Les Carnets Vanteaux avec l’atelier Microfictions
animé par Milena Mikhaïlova MakariusConsigne : réécriture de la microfiction « Lexomil » de Régis Jauffret, (Microfictions, éd. Gallimard, 2007, Folio, p. 565) dont voici le début et la fin :
— Je suis une femme qui ne dort pas souvent.
Ma fille vient d’avoir dix-huit ans. Je me dois d’entrer plusieurs fois chaque nuit dans sa chambre pour surveiller son sommeil. Quand je la sens nerveuse, je m’allonge à côté d’elle jusqu’au matin. J’ai toujours peur qu’elle prenne peur dans un rêve, et se réveille après avoir fait une chute du haut de la statue équestre qui est en face de chez nous…
(…)
Bientôt elle ne quittera plus son lit. Je la nourrirai à la cuillère, et je m’occuperai à nouveau d’elle comme d’un bébé.

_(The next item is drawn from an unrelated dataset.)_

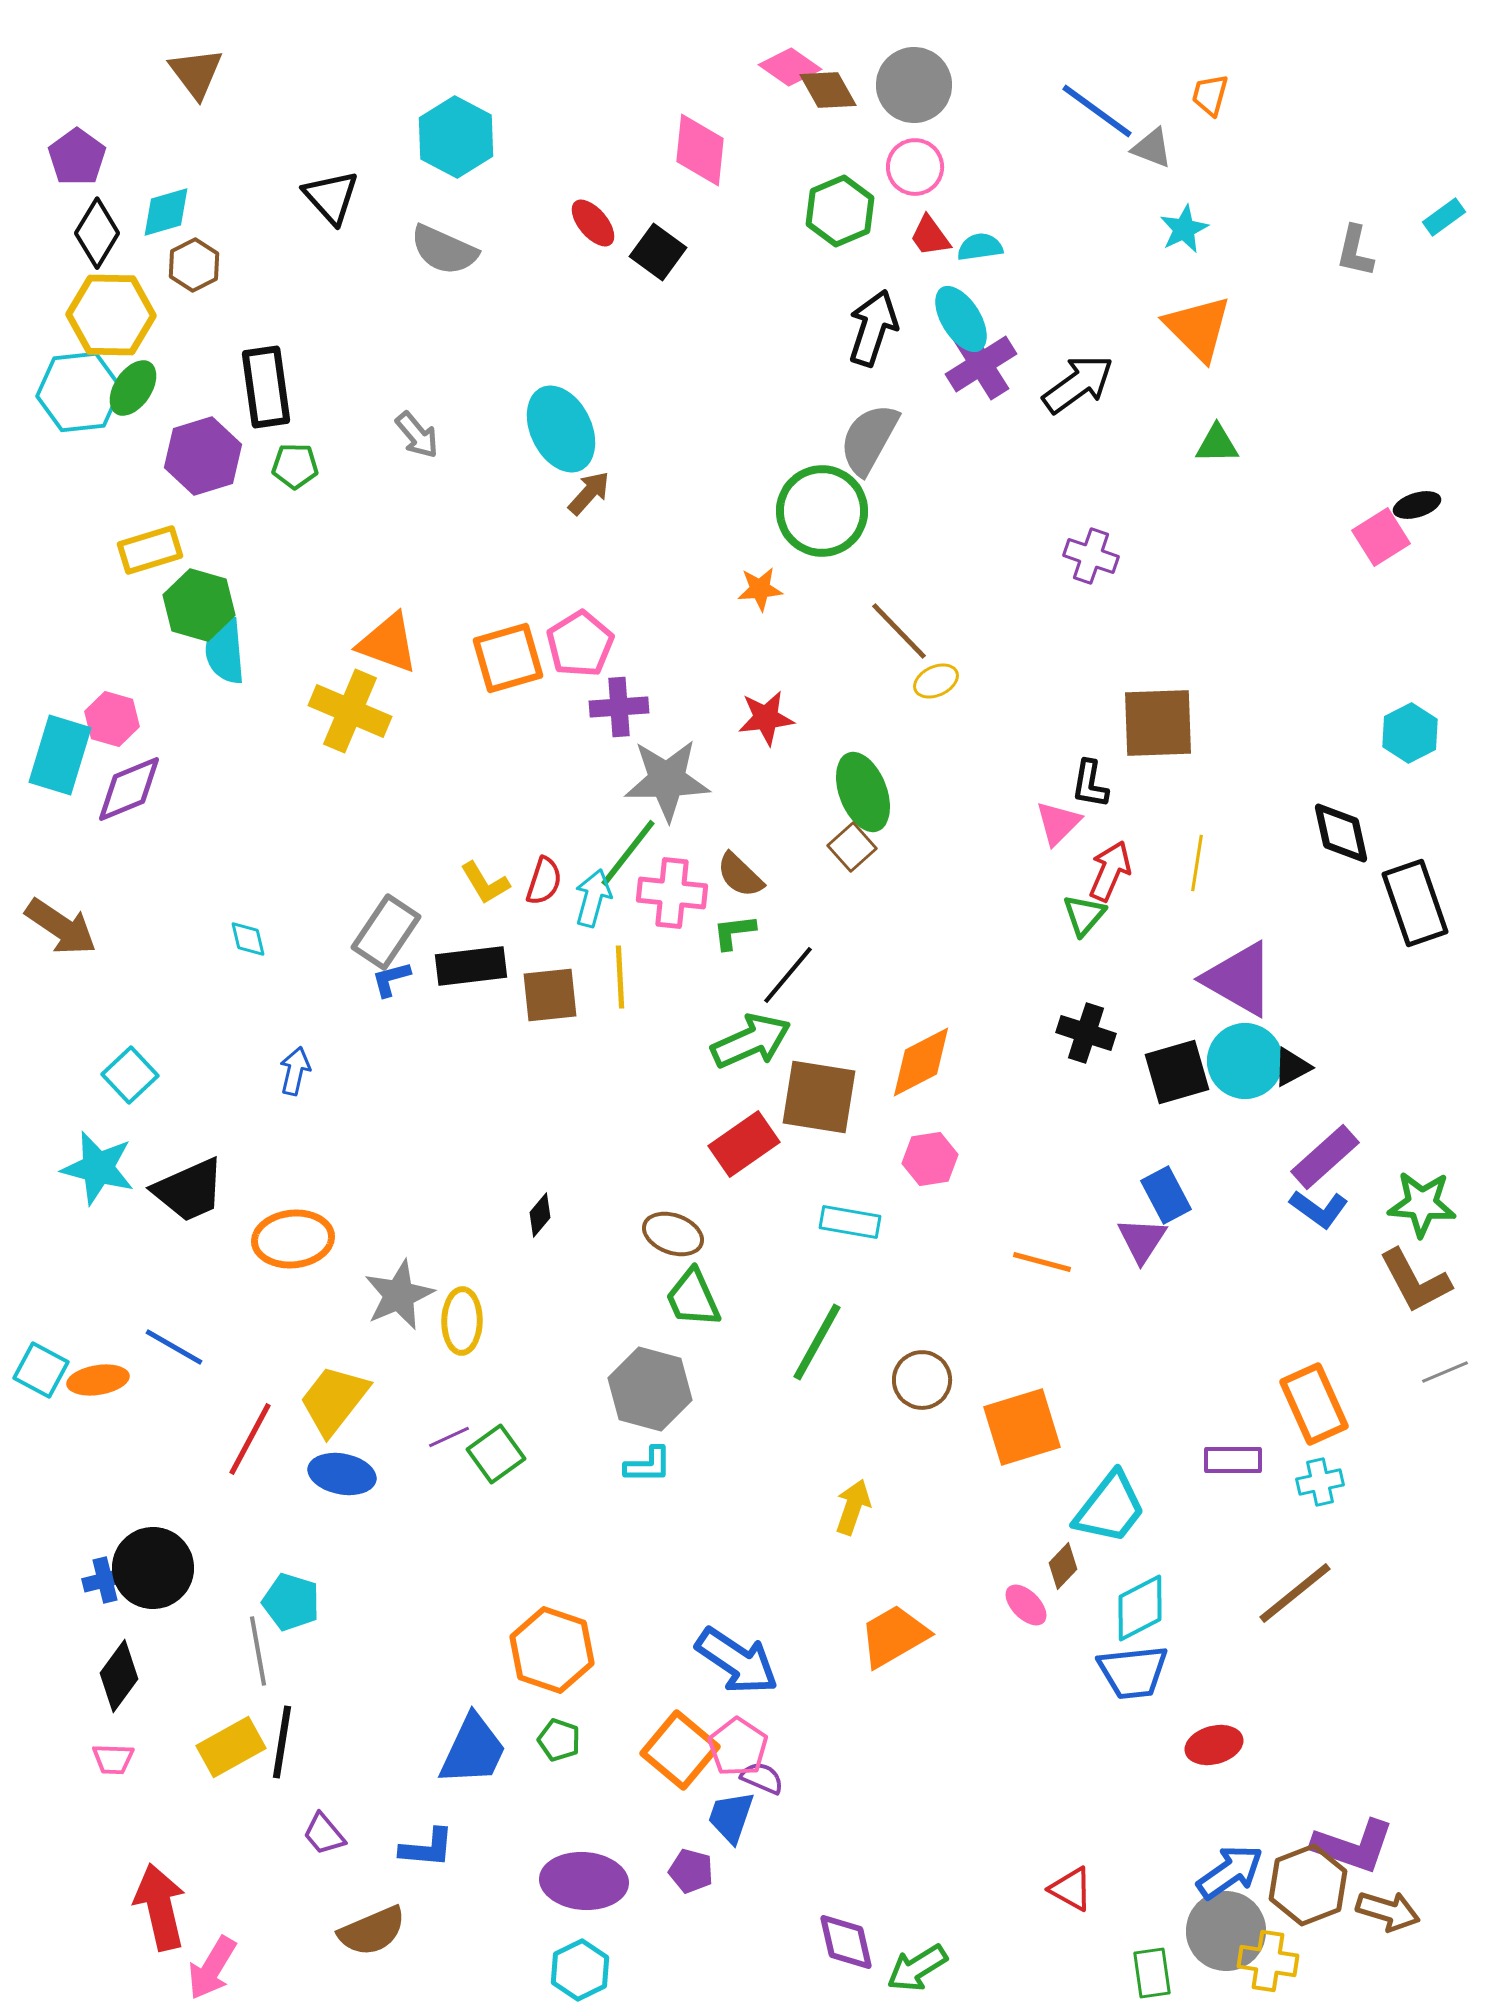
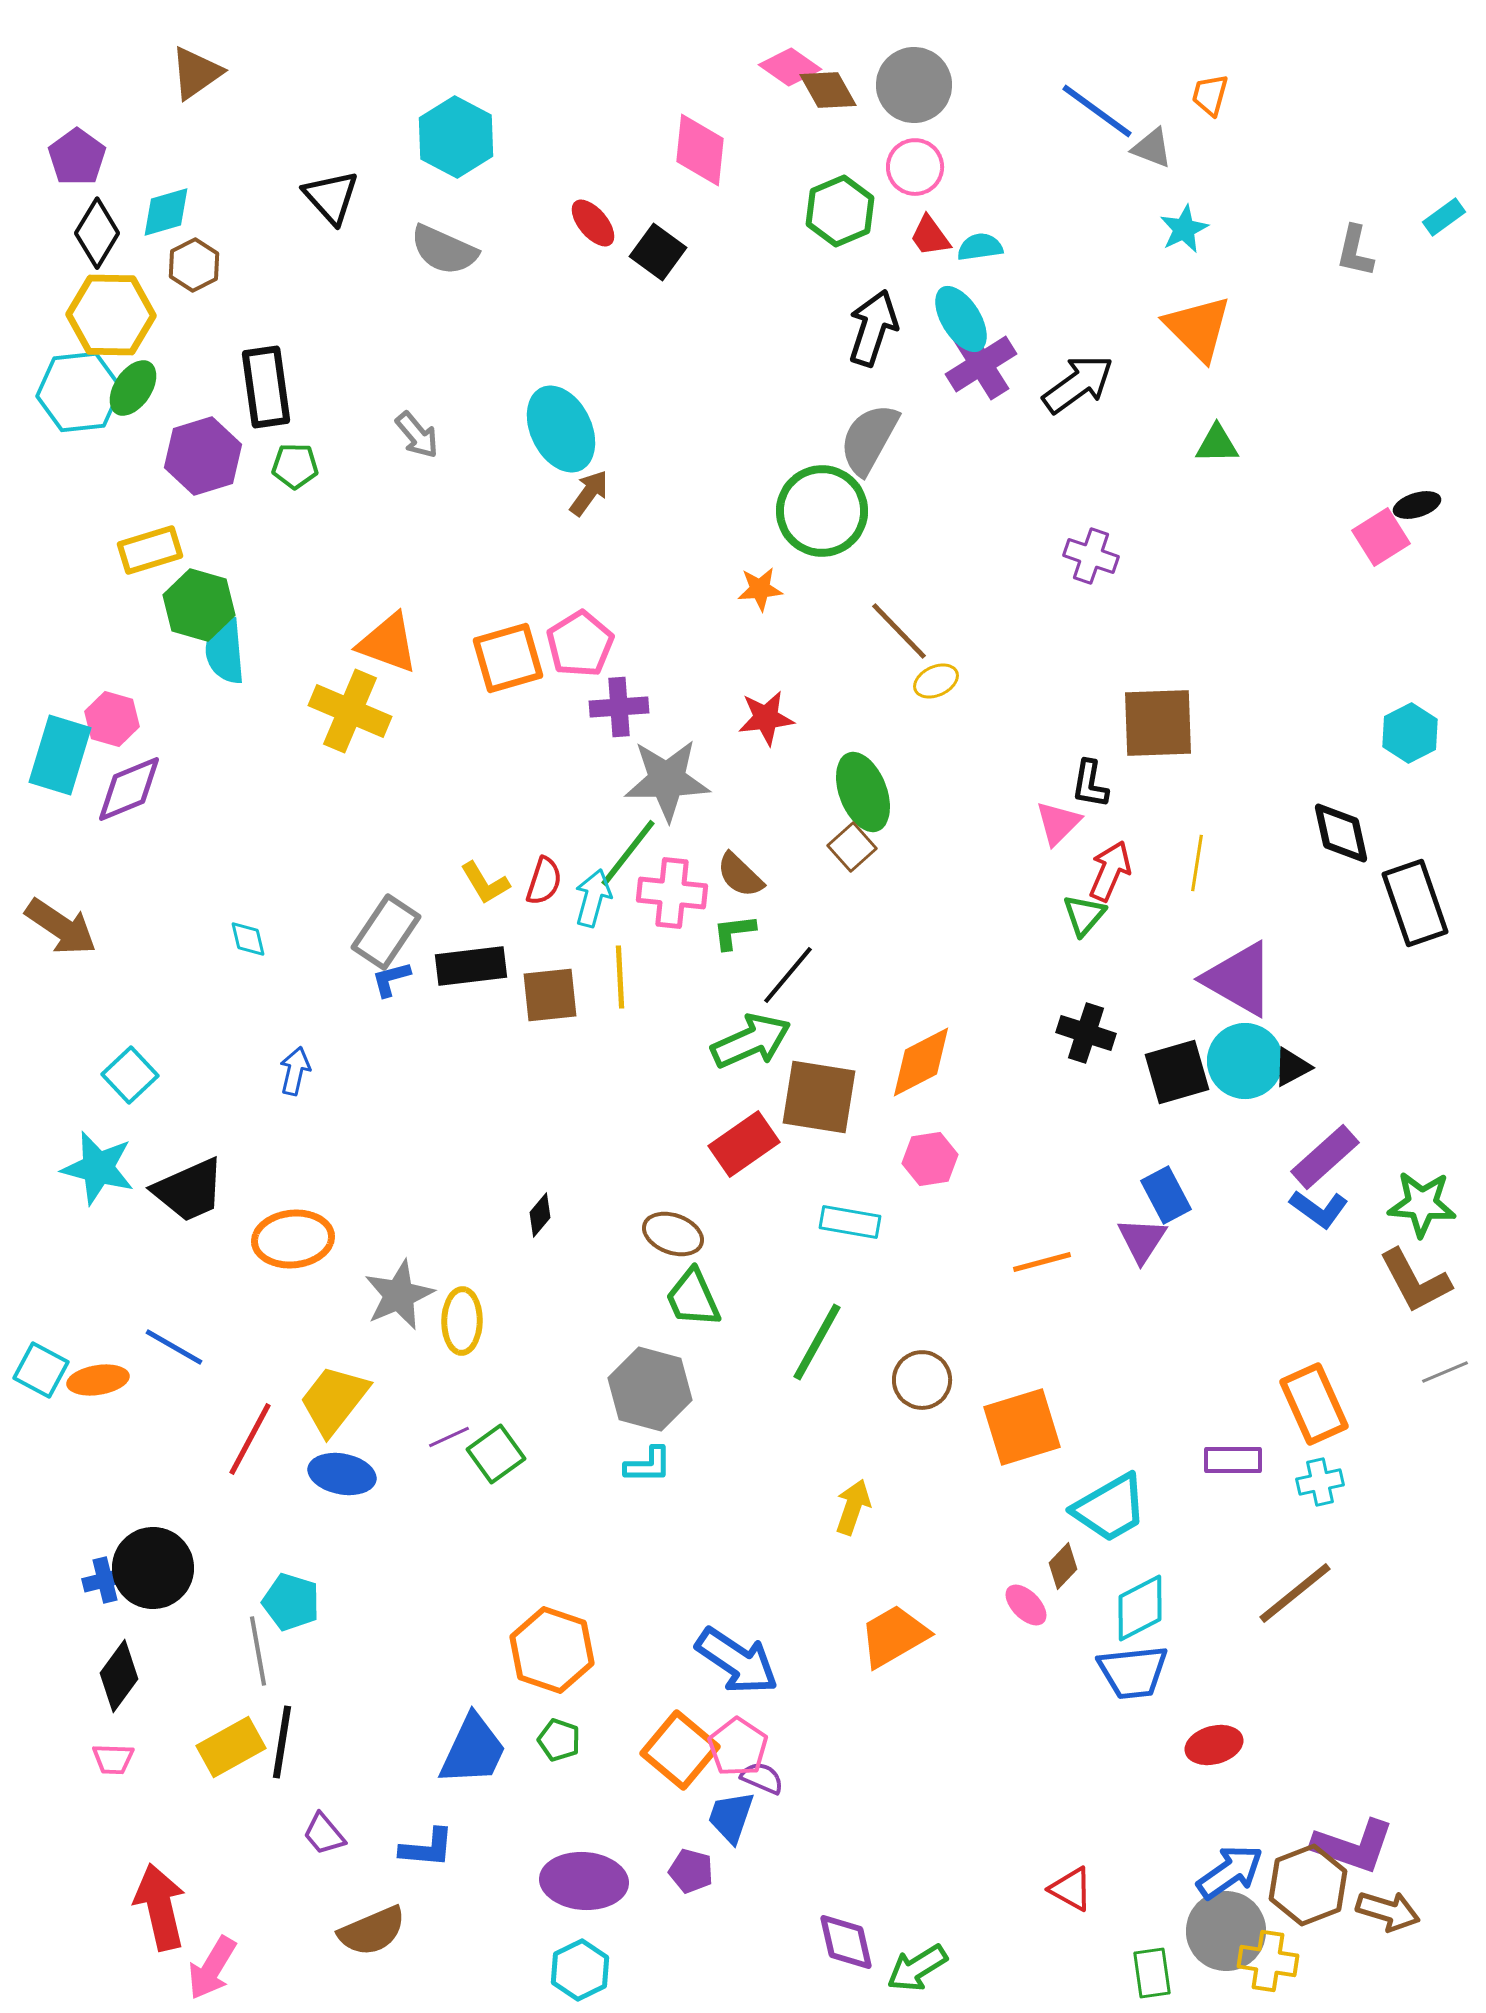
brown triangle at (196, 73): rotated 32 degrees clockwise
brown arrow at (589, 493): rotated 6 degrees counterclockwise
orange line at (1042, 1262): rotated 30 degrees counterclockwise
cyan trapezoid at (1110, 1508): rotated 22 degrees clockwise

Le cauchemar de mille nuits
Par Léa Onfray
Je ne dors jamais sans rêver.
Aujourd’hui une figure sombre aux mains griffues me poursuit après que j’ai échappé à sa surveillance. J’étouffe comme dans un oeuf et je me sens déboussolée. Dans cette fournaise intemporelle, ma peau moite colle à ma robe alors que je m’engouffre dans le couloir à la lumière verte. La porte d’entrée est bloquée, les vitres fermées et la moquette au sol compresse le bruit de mes pas.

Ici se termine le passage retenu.